Raul Zelik hat zusammen mit Elmar Altvater ein langes Gespräch über Kapitalismus und was danach kommen könnte in Buchform gebracht – das war bereits 2009. Das Buch Vermessung der Utopie steht zum freien Download zur Verfügung. Die website bietet einen virtuellen Raum für Diskussionen. Diese ist leider bisher noch nicht so recht in Gang gekommen. Das ist jedoch kein Ausdruck für mangelndes Interesse. Raul hat das Buch (mit und ohne Elmar Altvater) auf zig Veranstaltungen (nicht nur in Berlin) vorgestellt und die dort verhandelden Fragen und Thesen diskutiert. Dass die Debatte weitergeht zeigt ein Interview, das Jörg Sundermeier vom Verbrecher Verlag mit Raul für de:bug geführt hat. Dies ist eines der wenigen Gesprächen über das Buch (siehe auch hyperbaustelle), das den Gesprächsfaden nochmals aufnimmt. Eine Knoten werden wir wohl aber auch in näherer Zukunft nicht dran machen können. Also: Weiterspinnen!

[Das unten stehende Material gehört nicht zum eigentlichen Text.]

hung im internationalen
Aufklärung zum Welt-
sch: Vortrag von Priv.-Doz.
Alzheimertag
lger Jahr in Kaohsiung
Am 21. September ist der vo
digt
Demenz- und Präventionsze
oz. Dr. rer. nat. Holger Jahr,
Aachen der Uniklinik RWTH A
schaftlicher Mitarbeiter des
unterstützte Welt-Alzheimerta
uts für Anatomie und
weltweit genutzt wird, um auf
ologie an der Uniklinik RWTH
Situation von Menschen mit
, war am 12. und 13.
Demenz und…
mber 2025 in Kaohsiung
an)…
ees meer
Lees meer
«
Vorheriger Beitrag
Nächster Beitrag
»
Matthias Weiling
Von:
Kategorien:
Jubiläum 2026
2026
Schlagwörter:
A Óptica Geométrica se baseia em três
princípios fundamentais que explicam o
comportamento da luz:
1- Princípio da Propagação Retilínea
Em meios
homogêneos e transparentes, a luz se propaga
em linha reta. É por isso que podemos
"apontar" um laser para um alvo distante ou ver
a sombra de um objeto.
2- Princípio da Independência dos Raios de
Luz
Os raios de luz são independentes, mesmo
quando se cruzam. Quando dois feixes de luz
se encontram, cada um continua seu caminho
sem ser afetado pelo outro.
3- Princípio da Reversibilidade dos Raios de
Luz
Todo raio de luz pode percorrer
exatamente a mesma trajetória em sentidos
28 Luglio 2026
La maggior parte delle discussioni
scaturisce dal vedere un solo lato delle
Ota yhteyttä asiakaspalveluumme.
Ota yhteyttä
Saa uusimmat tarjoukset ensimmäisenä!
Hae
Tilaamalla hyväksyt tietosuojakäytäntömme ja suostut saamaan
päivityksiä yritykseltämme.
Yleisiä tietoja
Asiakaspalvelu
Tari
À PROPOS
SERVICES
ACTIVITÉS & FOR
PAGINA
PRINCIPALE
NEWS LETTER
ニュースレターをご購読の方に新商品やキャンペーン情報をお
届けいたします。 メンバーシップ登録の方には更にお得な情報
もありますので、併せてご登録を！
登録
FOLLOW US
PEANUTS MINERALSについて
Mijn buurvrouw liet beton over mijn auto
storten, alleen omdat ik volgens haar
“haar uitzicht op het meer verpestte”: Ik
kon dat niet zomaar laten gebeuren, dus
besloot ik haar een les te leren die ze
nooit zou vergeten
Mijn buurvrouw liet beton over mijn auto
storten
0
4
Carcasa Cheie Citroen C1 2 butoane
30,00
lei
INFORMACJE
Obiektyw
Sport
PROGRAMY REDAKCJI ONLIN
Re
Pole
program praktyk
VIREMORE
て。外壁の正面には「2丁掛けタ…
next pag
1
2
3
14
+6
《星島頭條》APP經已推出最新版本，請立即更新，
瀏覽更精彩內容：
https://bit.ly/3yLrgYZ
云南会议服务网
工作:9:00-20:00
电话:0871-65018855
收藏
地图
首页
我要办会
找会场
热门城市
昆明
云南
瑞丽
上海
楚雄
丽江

Keynes-Diskussion unter sich

Nicht nur Marx, sondern auch Keynes wurde mit der Krise wieder en vogue. Dafür sprechen die vielen Publikationen, aber auch Abgrenzungen von links. Dass Keynes ernst genommen bzw. als intellektuelle und politische Gefahr angesehen wird, zeigen die Auseinandersetzungen, die bis heute u.a. in der FAZ oder unter dem Dach von der Zeit stattfinden. Eines der prominentesten blogs, das Keynes immer wieder hoch hält ist u.a. weissgarnix. Traurig aber wahr ist, dass auch dort eine radikale Kritik von links nicht wahrgenommen wird. Mit den Neoliberalen hat man schon genug zu tun. Positionen a la Wagenknecht werden zwar als politisch vernüftig apostrophiert (woran man zweifeln kann), aber sonst bleibt die Diskussion stets unter sich. Dies auch deshalb, weil es leider nur wenig gute Auseinandersetzungen mit Keynes gibt und sich die Linkspartei ihr realpolitisches Standbein nicht amputieren will. Das ist aber leider kein Ausdruck von Stärke, da die Krise es großen Teilen der Grünen und der SPD leicht gemacht hat, sich mit Keynes anzufreunden. Was aber die Linkspartei vom Block Wir-sind-alle-Keynesianer_innen unterscheidet, bleibt leider meist sehr unklar. Außer dass sie natürlich einen Kriegs-Keynesianismus ablehnen.